Tal circunstância também se mostra verdadeira em uma nova fonte de necessidades de
regulação legal: a privatização do que até então havia sido desempenhado pelo estado. Algo que
foi causado, em parte, pelo direito comunitário europeu, em parte, pelo avanço das idéias
neoliberais e, em parte, pelas necessidades financeiras dos Estados. As privatizações foram
justificadas graças ao suposto crescimento da eficiência administrativa, à diminuição dos preços e
a um incremento da disponibilização de serviços para os cidadãos em conseqüência da
concorrência. Elas têm também um outro lado. Enquanto o Estado, ao prestar serviços públicos,
encontra-se imediatamente submetido às imposições jurídicas materializadas na carta magna e
sobretudo nos direitos fundamentais e sociais, os agentes privado não se submetem da mesma
forma a tais dispositivos. Os direitos fundamentais lhes garantem, aliás, a livre disposição sobre
seus recursos. Igualmente, porém, devem ser garantidos padrões fundamentais de tratamento
igual, inclusão social e atenção aos interesses legítimos de terceiros. Algo que só pode ser feito
por lei. De fato, em lugar de diminuí-los, até hoje as privatizações aumentaram os imperativos
para a regulação.
A contradição entre o incremento legislativo e a perda de significado das leis se resolve se
nós fazemos uma diferenciação entre quantidade e efetividade. Assim, sabemos que, enquanto o
número de leis cresce, seu poder de regulação diminui4. Essa “fraqueza” disseminada não
significa, no entanto, que as leis simplesmente percam sua vigência, tampouco que tal
circunstância seja algo isento de problemas. [496] Déficits de implementação podem surgir
apenas onde as normas possuem um satisfatória vigência regulativa (regulative Kraft), mas lhes
faltam vontade ou meios para que possam se afirmar frente a destinatários refratários. A fraqueza
na implementação tem, portanto, suas causas fora da norma. Por outro lado, a perda desse poder
de regulação dos comportamentos, que independe do ramo jurídico de aplicação, relaciona-se
também com uma característica interna à própria norma. Isso se torna especialmente evidente no
direito administrativo – mas não somente – já que aí se deve controlar o comportamento de atores
privados assim como da administração estatal. As causas são freqüentemente buscadas em um
fracasso do legislador, mas, na realidade, elas se encontram num plano mais profundo.

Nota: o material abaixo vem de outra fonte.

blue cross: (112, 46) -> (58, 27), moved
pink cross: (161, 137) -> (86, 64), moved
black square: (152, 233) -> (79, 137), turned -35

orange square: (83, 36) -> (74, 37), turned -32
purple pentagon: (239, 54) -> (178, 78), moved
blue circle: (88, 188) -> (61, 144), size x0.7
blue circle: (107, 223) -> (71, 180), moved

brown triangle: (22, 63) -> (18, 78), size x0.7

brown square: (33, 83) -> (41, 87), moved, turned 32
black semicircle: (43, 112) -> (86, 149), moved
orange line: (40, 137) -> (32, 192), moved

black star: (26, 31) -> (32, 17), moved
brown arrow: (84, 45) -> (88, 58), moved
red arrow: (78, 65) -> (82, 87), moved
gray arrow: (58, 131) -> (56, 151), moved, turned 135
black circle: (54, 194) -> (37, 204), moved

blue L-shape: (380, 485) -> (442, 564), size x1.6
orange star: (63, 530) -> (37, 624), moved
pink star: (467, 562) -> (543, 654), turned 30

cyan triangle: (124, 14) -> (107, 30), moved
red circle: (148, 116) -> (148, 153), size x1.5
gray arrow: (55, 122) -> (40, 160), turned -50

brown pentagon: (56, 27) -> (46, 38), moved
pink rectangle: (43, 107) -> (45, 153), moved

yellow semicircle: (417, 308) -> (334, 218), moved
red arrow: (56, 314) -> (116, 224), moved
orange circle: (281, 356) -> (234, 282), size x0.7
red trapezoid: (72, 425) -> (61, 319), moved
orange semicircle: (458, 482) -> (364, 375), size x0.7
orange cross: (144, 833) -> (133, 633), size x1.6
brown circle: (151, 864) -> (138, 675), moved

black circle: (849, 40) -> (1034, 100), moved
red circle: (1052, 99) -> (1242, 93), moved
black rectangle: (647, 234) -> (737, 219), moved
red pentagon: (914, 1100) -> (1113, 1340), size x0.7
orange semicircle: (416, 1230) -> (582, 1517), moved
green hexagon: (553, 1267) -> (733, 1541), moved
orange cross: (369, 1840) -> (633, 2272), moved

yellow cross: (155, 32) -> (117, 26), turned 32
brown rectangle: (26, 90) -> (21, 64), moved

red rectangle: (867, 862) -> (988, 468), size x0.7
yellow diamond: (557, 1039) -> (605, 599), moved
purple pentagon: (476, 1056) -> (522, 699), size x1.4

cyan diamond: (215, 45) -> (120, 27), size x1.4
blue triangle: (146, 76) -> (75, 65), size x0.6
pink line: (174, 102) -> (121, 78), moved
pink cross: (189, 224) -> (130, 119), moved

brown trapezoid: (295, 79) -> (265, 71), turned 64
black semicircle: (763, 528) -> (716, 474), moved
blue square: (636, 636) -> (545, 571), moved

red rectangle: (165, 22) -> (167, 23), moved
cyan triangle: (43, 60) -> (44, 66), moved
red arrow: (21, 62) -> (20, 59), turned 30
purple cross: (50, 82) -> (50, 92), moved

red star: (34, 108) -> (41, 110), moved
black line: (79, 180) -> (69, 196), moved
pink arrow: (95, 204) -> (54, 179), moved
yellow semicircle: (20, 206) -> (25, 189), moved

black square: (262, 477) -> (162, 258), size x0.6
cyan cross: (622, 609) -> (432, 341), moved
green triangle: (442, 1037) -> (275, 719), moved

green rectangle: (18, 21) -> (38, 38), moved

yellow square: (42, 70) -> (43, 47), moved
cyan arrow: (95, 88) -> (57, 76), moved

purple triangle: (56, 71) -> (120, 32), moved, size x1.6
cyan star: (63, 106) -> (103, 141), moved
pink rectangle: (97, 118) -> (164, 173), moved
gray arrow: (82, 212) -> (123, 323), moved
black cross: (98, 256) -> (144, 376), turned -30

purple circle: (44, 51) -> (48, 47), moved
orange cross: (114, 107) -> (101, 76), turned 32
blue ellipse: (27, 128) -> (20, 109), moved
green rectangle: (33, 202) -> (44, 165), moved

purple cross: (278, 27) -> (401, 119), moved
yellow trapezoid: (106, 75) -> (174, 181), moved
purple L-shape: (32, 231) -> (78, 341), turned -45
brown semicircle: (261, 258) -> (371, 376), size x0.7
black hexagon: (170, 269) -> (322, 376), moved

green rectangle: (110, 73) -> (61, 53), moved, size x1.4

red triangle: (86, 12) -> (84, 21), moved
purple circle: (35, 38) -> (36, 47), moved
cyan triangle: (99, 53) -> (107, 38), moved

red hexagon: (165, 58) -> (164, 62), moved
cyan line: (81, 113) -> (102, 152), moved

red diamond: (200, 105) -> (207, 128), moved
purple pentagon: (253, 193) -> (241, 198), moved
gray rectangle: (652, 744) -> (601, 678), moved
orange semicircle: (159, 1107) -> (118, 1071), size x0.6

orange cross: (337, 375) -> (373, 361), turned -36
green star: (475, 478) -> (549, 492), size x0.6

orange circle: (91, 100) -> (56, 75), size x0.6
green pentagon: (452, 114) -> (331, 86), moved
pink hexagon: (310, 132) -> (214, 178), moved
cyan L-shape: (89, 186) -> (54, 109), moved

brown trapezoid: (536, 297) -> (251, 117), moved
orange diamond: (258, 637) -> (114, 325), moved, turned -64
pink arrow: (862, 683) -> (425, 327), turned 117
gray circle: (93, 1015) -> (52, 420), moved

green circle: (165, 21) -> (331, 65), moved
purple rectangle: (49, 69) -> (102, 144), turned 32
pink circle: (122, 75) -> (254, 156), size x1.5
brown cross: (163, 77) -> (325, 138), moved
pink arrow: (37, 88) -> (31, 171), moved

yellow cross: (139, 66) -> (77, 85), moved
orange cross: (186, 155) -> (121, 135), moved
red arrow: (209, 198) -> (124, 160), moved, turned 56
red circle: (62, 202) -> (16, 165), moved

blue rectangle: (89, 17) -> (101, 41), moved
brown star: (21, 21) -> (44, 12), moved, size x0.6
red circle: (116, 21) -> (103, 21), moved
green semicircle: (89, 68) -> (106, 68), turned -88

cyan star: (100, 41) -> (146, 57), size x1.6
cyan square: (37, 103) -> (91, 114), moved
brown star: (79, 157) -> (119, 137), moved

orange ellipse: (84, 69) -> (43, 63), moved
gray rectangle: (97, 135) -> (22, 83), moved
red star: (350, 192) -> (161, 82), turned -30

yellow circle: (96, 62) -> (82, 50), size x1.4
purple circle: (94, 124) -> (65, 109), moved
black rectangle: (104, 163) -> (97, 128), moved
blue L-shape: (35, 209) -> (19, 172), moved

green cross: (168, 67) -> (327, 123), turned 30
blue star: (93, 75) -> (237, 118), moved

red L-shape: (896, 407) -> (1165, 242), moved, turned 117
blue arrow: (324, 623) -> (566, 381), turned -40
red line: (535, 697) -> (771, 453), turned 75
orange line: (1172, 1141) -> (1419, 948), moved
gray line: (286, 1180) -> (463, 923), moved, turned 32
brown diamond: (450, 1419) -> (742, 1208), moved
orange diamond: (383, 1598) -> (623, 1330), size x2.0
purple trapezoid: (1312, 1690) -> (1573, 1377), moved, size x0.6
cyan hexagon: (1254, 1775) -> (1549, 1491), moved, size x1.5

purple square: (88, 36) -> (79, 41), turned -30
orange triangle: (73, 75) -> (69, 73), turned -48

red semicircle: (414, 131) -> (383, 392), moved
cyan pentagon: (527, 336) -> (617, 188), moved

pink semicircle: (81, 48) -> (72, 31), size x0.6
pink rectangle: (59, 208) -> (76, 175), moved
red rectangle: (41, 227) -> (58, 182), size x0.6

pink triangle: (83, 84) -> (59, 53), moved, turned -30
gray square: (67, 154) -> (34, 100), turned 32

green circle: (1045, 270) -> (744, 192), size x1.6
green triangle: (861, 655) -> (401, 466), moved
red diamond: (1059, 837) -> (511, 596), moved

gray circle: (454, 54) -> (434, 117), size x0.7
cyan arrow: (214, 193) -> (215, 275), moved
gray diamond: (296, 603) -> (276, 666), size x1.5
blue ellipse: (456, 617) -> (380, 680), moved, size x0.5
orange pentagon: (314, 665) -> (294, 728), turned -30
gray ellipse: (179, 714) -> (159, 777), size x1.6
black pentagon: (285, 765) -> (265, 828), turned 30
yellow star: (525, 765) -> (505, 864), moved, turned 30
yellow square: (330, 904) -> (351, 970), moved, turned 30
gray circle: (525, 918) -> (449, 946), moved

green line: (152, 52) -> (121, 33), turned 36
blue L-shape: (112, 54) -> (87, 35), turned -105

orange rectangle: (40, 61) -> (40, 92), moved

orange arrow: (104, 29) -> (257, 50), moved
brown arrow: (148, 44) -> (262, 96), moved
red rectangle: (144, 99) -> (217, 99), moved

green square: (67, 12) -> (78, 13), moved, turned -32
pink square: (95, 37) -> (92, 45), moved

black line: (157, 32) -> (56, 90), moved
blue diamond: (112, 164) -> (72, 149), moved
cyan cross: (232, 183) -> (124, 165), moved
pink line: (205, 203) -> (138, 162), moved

Há algum tempo já é perceptível que, nesse ramo do direito, surge um novo tipo de
regulação que se afasta consideravelmente da forma clássica. Essa última é descrita,
tradicionalmente, como um programa condicional que segue o esquema “se, então”. A ação
4 Cf. GRIMM, Dieter. Wachsende Staataufgaben – sinkende Steurungsfähigkeit. Baden-Baden, 1990.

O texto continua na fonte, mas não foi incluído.